Kantor berita Rusia Interfax tidak mengatakan berapa banyak korban yang berasal dari militer, lansir Reuters.
Kementerian Kedaruratan Kyrgyzstan mengatakan lebih dari 136.000 warga sudah dievakuasi dari zona konflik, lapor Interfax.
Sebelumnya pada hari itu dalam pertemuan puncak regional di Uzbekistan, Presiden Kyrgystan Sadyr Japarov sejawatnya dari Tajikistan Emomali Rakhmon setuju untuk memerintahkan gencatan senjata dan penarikan pasukan, menurut kantor Japarov.
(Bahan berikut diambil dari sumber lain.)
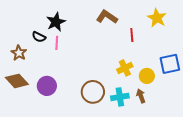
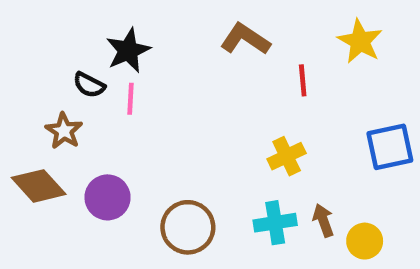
brown star: (19, 53) -> (64, 131), moved
yellow circle: (147, 76) -> (365, 241), moved
brown circle: (93, 92) -> (188, 227), moved

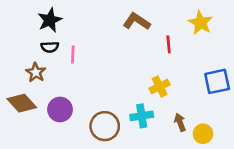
black star: (128, 51) -> (50, 20), moved
black semicircle: (89, 85) -> (50, 47), turned -30
cyan cross: (275, 223) -> (142, 116), moved

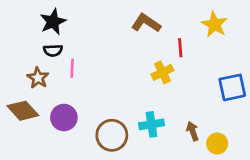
pink line: (73, 55) -> (72, 68), moved
yellow cross: (160, 87) -> (162, 72), moved

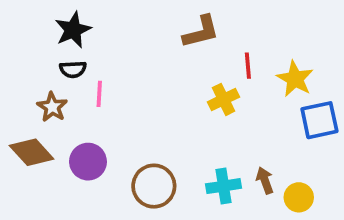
brown L-shape: (146, 23) -> (201, 32), turned 132
yellow star: (214, 24) -> (295, 79), moved
cyan cross: (151, 124) -> (223, 186), moved

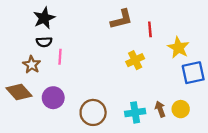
red line: (248, 66) -> (150, 29), moved
yellow circle: (299, 197) -> (181, 109), moved

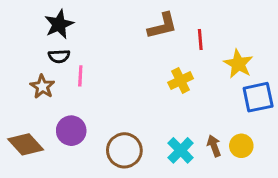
brown diamond: (19, 92) -> (26, 144), moved
cyan cross: (135, 112) -> (181, 150), turned -36

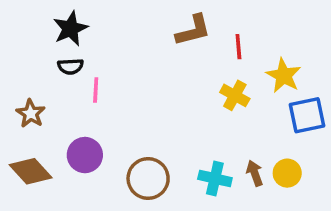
yellow cross: (181, 81) -> (235, 95), moved, turned -35
brown star: (42, 87) -> (31, 113), moved
cyan cross: (181, 150) -> (215, 179), turned -32

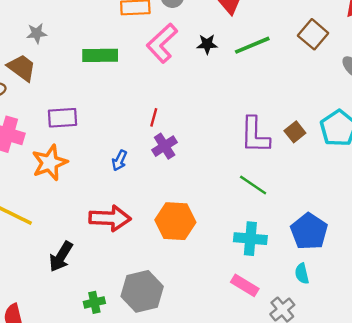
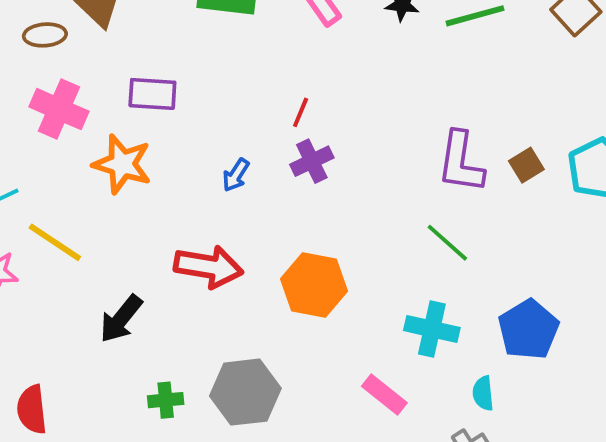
orange star: (50, 163) -> (122, 164), turned 30
cyan semicircle: (302, 274) -> (483, 393), moved
pink rectangle: (245, 285) -> (384, 395), moved

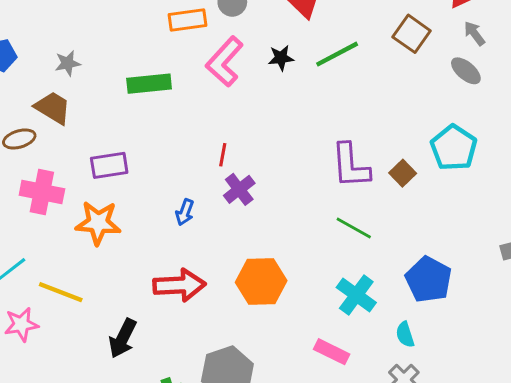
brown square: (526, 165) -> (403, 173), moved
cyan cross: (432, 329) -> (356, 295), turned 36

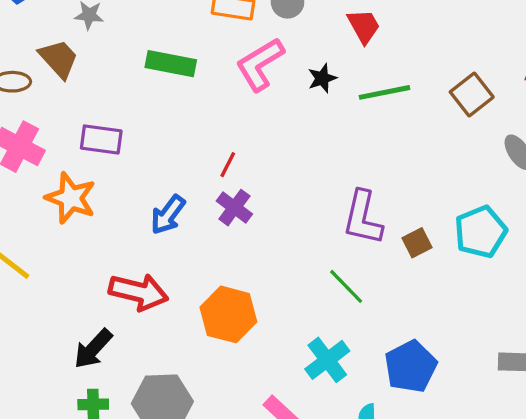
black star: (281, 58) -> (322, 78), turned -30
purple cross: (239, 189) -> (234, 208), turned -32
blue arrow: (185, 212) -> (168, 215), size x1.4
black arrow: (123, 338) -> (93, 349), moved

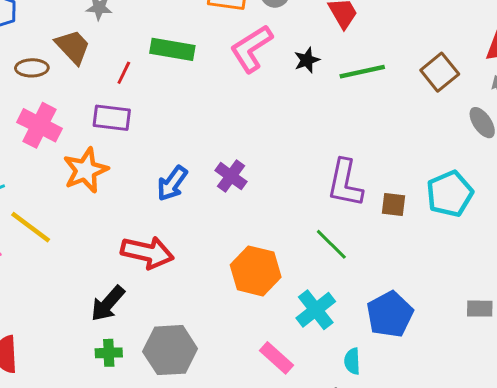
red line: (228, 165) -> (124, 73), moved
orange star: (71, 198) -> (86, 170), turned 30
brown square: (417, 243) -> (393, 204), turned 35
orange hexagon: (228, 314) -> (256, 271), moved

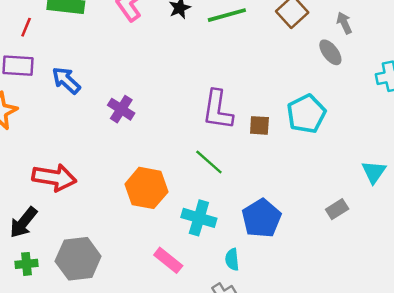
blue arrow: (172, 183) -> (66, 80), moved, turned 100
gray rectangle: (480, 309) -> (337, 209), turned -30
cyan cross: (316, 310) -> (199, 218), turned -32

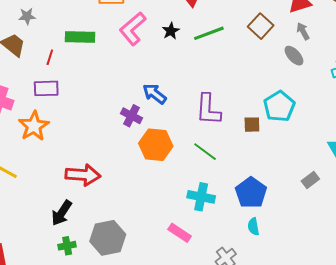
blue arrow: (66, 80) -> (155, 94), moved
brown square: (259, 125) -> (252, 125), moved
orange hexagon: (146, 188) -> (156, 145), moved
cyan semicircle: (232, 259) -> (253, 227), moved

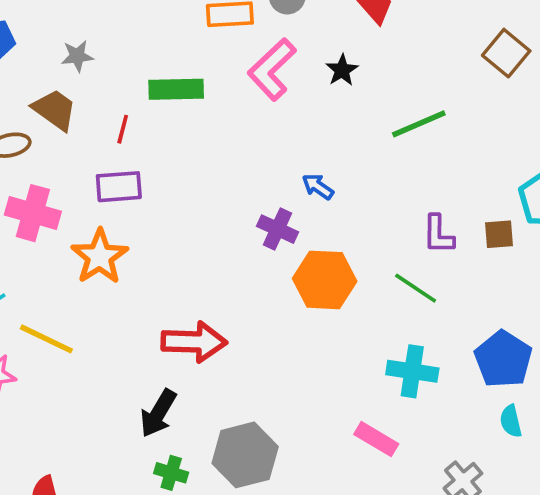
green line: (209, 33) -> (419, 124), moved
blue arrow: (155, 94) -> (318, 187), size x0.7
purple L-shape: (208, 109) -> (438, 234), moved, size x0.7
green cross: (67, 246) -> (171, 473), turned 30

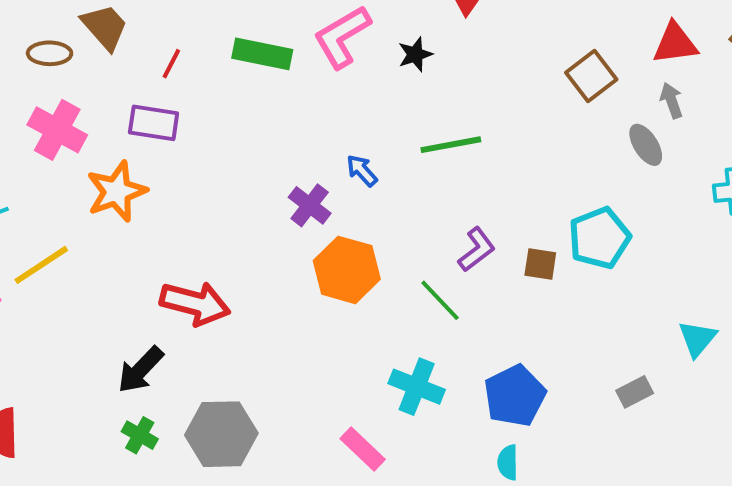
green rectangle: (176, 89) -> (262, 54), moved
green line: (419, 124) -> (451, 145), moved
purple L-shape: (438, 234) -> (477, 249), turned -141
yellow line: (46, 339) -> (41, 265), turned -72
Kyrgyzstan melaporkan terjadi pertempuran di Provinsi Batken, wilayahnya di bagian selatan yang berbatasan di sisi selatan, barat dan utara dengan Tajikistan, dan di sisi timur laut dengan Uzbekistan. Di sana juga terdapat Vorukh, sebuah enklave milik Tajikistan.
Daerah tersebut dikenal dengan situasi politik dan geografi etnis layaknya seperti teka-teki jigsaw. Batas wilayahnya yang berliku-liku dan tidak memiliki batas tegas atau demarkasi membuatnya rawan memicu pertikaian bersenjata, meskipun biasanya cepat padam.
Dalam kasus terakhir ini, Kyrgyzstan mengatakan bahwa pasukan Tajikistan dengan menggunakan tank-tank, kendaraan lapis baja pengangkut personel dan mortir, memasuki sedikitnya satu desa Kyrgyzstan dan menembaki bandara di Batken serta daerah sekitarnya.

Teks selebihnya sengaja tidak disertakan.